Ensuite, dans la deuxième phase de l’expérience, on demanderait aux participants de réaliser une production dans le style de celles vues dans la salle d’attente. La variable dépendante serait le nombre de caractéristiques stylistiques des tableaux que les participants reproduisent. Selon le même principe que dans l’exemple précédent, les variables de personnalité et d’intelligence devraient prédire l’étendue de l’exploration (nombre de pages consultées dans le magazine, nombre de tableaux regardés sur les murs) et la profondeur de l’exploration (temps passé à les examiner), qui devraient à leur tour permettre de prédire le nombre d’éléments retenus. Evidemment, dans une telle expérience, la variable d’intérêt centrale est moins la créativité per se (produire de quelque chose de nouveau) que la curiosité ou l'apprentissage implicite. Toutefois, il est fort probable que la curiosité et l’acquisition de

connaissances en général soit centrales pour la créativité, autant comme « base de données brute » pour Génération et comme critère d’évaluation pour Sélection. Tout cela n’est bien sûr qu’un ensemble d’ébauches d’idées qui devront être élaborées, mais qui constituent sans doute des pistes de recherche intéressantes.

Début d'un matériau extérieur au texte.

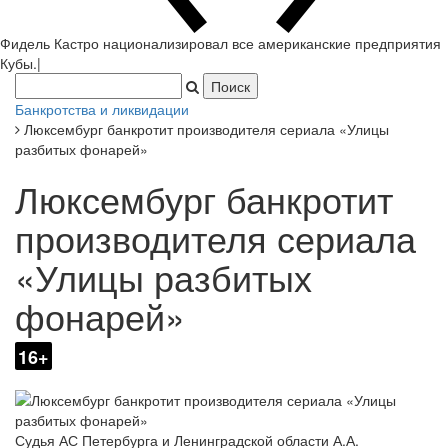
Фидель Кастро национализировал все американские предприятия
Кубы.
|
Банкротства и ликвидации
Люксембург банкротит производителя сериала «Улицы
разбитых фонарей»
Люксембург банкротит
производителя сериала
«Улицы разбитых
фонарей»
16+
Судья АС Петербурга и Ленинградской области А.А.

Enfin, pour conclure ces considérations théoriques et empiriques autour du modèle de la Figure 19 (p. 170), notons encore quelques limites possibles ou, du moins, des points qui pourraient nécessiter des modifications ou développements particuliers. En ce qui concerne Génération et Sélection par exemple, il serait nécessaire de trouver des tâches cognitives pour les mesurer — en plus des questionnaires utilisés dans les articles de cette thèse et au-delà de ce qui est mesuré classiquement dans les tests d’intelligence. Ceci est important pour plusieurs raisons. Premièrement, l’estimation des corrélations entre les variables de personnalité et Génération ou Sélection mesurée par questionnaire implique un risque de surestimation de ces corrélations à cause d’un biais mono-méthode. Deuxièmement, si aucune tâche cognitive ne peut être identifiée ou développée pour mesurer spécifiquement Génération et Sélection, c’est-à-dire sans être extrêmement redondante avec des tâches classiques d’intelligence, l’utilité même des concepts de Génération et Sélection pourrait être remis en question.

Si Génération et Sélection n’ont pas une validité discriminante suffisante (par rapport à Gr et Gf en particulier), il serait peut-être judicieux de reformuler la théorie dans le cadre d’un modèle plus classique de l’intelligence. Par exemple, toutes les tâches de pensée divergente et fluidité sont certainement de bonnes mesures de Génération, mais aussi et surtout d’excellents marqueurs de Gr (Carroll, 1993). Dans ce contexte, Génération devrait simplement être assimilée à Gr. D’autres tests pourraient néanmoins être utilisés pour

« sauver » Génération de l’absorption par Gr. Par exemple, Le Remote Association Test (Mednick & Mednick, 1967) pourrait typiquement être un bon candidat. Toutefois, ce test semble extrêmement proche de l’intelligence générale (Aitken Harris, 2004) et donc pas forcément un bon indicateur de Génération. De même, pour Sélection, des tâches de pensée critique, de pensée convergente ou de réduction de syllogisme pourraient être utilisées (tâches similaires aux tâches de Guilford pour évaluer la pensée convergente et les capacités d’évaluation). Mais de telles tâches sont-elles vraiment différentes de Gf ? En définitive, il est possible que Sélection et Génération n’amènent pas d’information pertinente pour la créativité (au-delà des effets des facteurs de personnalité et d’intelligence représentés sur la Figure 19).

C’est une piste importante qui devra être investiguée à l’avenir et qui pourra éventuellement mener à une simplification importante de ce modèle.